What Does Telemedicine Allow?
In 2022, a patient can see a doctor using telemedicine if they cannot see them in person. They might see a specialist located across the country if the patient can’t get to them. If a person has mobility issues or they don’t have the money to fly or drive across several states, this is an ideal situation for them in many instances.
Telemedicine also allows patients to see doctors without leaving their homes if they have Covid-19 concerns. If a patient has an immunocompromised condition, they can get the help they need without having to leave a secure location where they feel safe.
Patients can also save money this way. A hospital visit can be very expensive, but a telehealth appointment does not have to be.
Doctors can monitor patients remotely when they use telemedicine as well. A doctor can check up on a patient when that individual goes home from the hospital following an operation.
How Does Telemedicine Tie into Healthcare Finance Models?
You might also wonder about how telemedicine ties into healthcare finance models. A healthcare finance model is a model that a medical entity devises so they can determine how much money they need to operate their healthcare network. In others words, it’s a way to budget so that a hospital network, as an example, might come up with a figure they believe they will need to spend to better serve both their doctors and patients.
They might use that budget to build a new clinic or to add to existing facilities. They could use that money to add new MRI machines or other much-needed equipment.
Telehealth Can Both Help Medical Entities and Hurt Them
Telemedicine can help patients, but, ironically, it can sometimes hurt medical facilities. That is because it can save money when fewer patients need to go see doctors and stay at hospitals or visit clinics. That can save a patient from having to pay as much, but it means less revenue for the average medical facility.
Less revenue means that hospitals, clinics, and other medical entities may not be able to expand or add the equipment that they otherwise could. However, telemedicine should not hurt medical facilities as time passes for the following key reason.
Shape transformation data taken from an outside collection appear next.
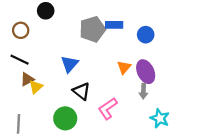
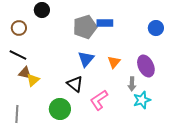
blue circle: (146, 35) -> (156, 28), moved
blue triangle: (70, 64) -> (86, 59), moved
purple ellipse: (146, 72) -> (146, 66), moved
brown triangle: (27, 79) -> (25, 73), turned 40
cyan star: (160, 118) -> (142, 100), moved, turned 30

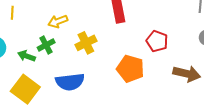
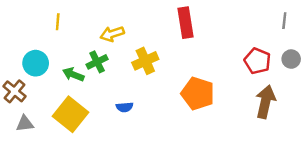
red pentagon: (157, 41) -> (257, 61), moved
brown arrow: (187, 74) -> (266, 102), turned -92
blue semicircle: (70, 82) -> (125, 107), size x0.5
Even though many patients can get what they need from a medical standpoint through telemedicine, they still need to see doctors for certain things in person. For instance, a doctor can’t operate on a patient via a telehealth portal. The patient must also come in for follow-up appointments and certain other issues.
Telemedicine Should Help Both Patients and Medical Entities
Even though some hospitals and clinics might lose some revenue because of telemedicine, they should still have no issue remaining open and functioning at full capacity. Maybe they can’t always grow quite as fast as they’d like, but patients respond favorably to telemedicine, on the whole, and they don’t want it to go away.
Because of this, medical entities must continue allowing patients to use it. They might lose out on some revenue in the short term, but they will satisfy more patients, and those patients will reward them by coming back when they need additional treatment. They might recommend a medical facility or doctor to their family member and friends as well.
It seems evident that telemedicine can achieve much more than it has up to this point. The technology will continue developing very rapidly, and smartphone use and widespread internet accessibility will help to fuel that.
Patients will see lower costs and better care access, and doctors and hospitals will still see enough money from in-person visits to remain open and thriving. Investors who want to move into the healthcare sector should have no trouble finding inroads as well since telehealth-related advancements seem to come out nearly every day now.
They can invest in new or emerging telehealth technology, for instance, knowing that there’s a healthy appetite for it in many circles. The funding that comes pouring into telehealth advancement should come back to the investors many times over in most instances.
Telehealth has made leaps and bounds in the past few years, but it should see even wider use in the coming decades. Those who have not tried it yet will likely do so as the decades pass.
In the future, seeing a doctor remotely for all but the most serious ailments will seem typical. Younger generations will fuel this growth and normalize it. Doctors will accept it as well.